Archaeological excavations at Paviland Cave, Gower Peninsula
(Photo National Museum Wales)

PAVILAND CAVE
Today Goat’s Hole Cave, now better known as Paviland Cave, is located on the Gower coast. Twenty-nine thousand years ago, when it was used as a burial spot for the erroneously named 'Red Lady', it overlooked flat grassy plains that extended for approximately 112km to the sea.

A reconstruction of the Paviland burial scene
(Illustration National Museum Wales)

 

Palaeolithic - Modern Humans

Modern humans first moved into Britain during the early Upper Palaeolithic, a period of encroaching glaciation with, at its height, ice virtually covering the whole of Wales to a thickness of some 300 metres. It is not fully understood how modern humans replaced Neanderthals, although it is thought that the latter were less well equipped to adapt to the changing climate. Studies measuring the carbon and nitrogen isotopes found in the protein of ancient bones have concluded that modern humans had a varied diet that included meat, fish and seafood, whereas the Neanderthal diet was less diverse. This would be problematic if the change in climate led to a reduction in the availability of a chief food source.

The earliest modern human found in Western Europe to-date was discovered within Paviland Cave on the Gower coast. The burial of ‘the Red Lady’, since identified as a young man, has been dated to 29,000 years ago.
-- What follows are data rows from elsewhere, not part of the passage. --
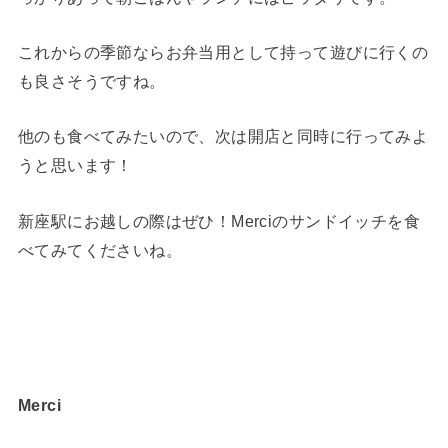
これからの季節ならお弁当用として持って遊びに行くの
も良さそうですね。
他のも食べてみたいので、次は開店と同時に行ってみよ
うと思います！
新座駅にお越しの際はぜひ！Merciのサンドイッチを食
べてみてくださいね。
Merci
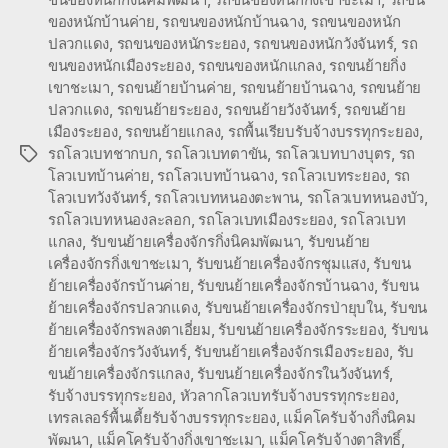
ของหนักบ้านค่าย
,
รถขนของหนักบ้านฉาง
,
รถขนของหนัก
ปลวกแดง
,
รถขนของหนักระยอง
,
รถขนของหนักวังจันทร์
,
รถ
ขนของหนักเมืองระยอง
,
รถขนของหนักแกลง
,
รถขนย้ายกิ่ง
เขาชะเมา
,
รถขนย้ายบ้านค่าย
,
รถขนย้ายบ้านฉาง
,
รถขนย้าย
ปลวกแดง
,
รถขนย้ายระยอง
,
รถขนย้ายวังจันทร์
,
รถขนย้าย
เมืองระยอง
,
รถขนย้ายแกลง
,
รถพื้นเรียบรับจ้างบรรทุกระยอง
,
รถโลวเบทชากบก
,
รถโลวเบทตาขัน
,
รถโลวเบทบางบุตร
,
รถ
Tags
โลวเบทบ้านค่าย
,
รถโลวเบทบ้านฉาง
,
รถโลวเบทระยอง
,
รถ
โลวเบทวังจันทร์
,
รถโลวเบทหนองตะพาน
,
รถโลวเบทหนองบัว
,
รถโลวเบทหนองละลอก
,
รถโลวเบทเมืองระยอง
,
รถโลวเบท
แกลง
,
รับขนย้ายเครื่องจักรกิ่งนิคมพัฒนา
,
รับขนย้าย
เครื่องจักรกิ่งเขาชะเมา
,
รับขนย้ายเครื่องจักรชุมแสง
,
รับขน
ย้ายเครื่องจักรบ้านค่าย
,
รับขนย้ายเครื่องจักรบ้านฉาง
,
รับขน
ย้ายเครื่องจักรปลวกแดง
,
รับขนย้ายเครื่องจักรป่ายุบใน
,
รับขน
ย้ายเครื่องจักรพลงตาเอี่ยม
,
รับขนย้ายเครื่องจักรระยอง
,
รับขน
ย้ายเครื่องจักรวังจันทร์
,
รับขนย้ายเครื่องจักรเมืองระยอง
,
รับ
ขนย้ายเครื่องจักรแกลง
,
รับขนย้ายเครื่องจักรในวังจันทร์
,
รับจ้างบรรทุกระยอง
,
หัวลากโลวเบทรับจ้างบรรทุกระยอง
,
เทรลเลอร์พื้นเตี้ยรับจ้างบรรทุกระยอง
,
แม็คโครับจ้างกิ่งนิคม
พัฒนา
,
แม็คโครับจ้างกิ่งเขาชะเมา
,
แม็คโครับจ้างตาสิทธิ์
,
A horse jawbone etched with zigzags is the oldest known piece of Welsh artwork, recently dated to some 13,500 years ago. It was discovered in Kendrick’s Cave near Llandudno, together with the bones of four human individuals. It is thought that the humans retreated before the advancing ice sheets, moving south across Europe and leaving Britain uninhabited for some 10,000 years. However, seasonal visits to certain areas, including south and south west Wales, may have occurred even at the height of glaciation.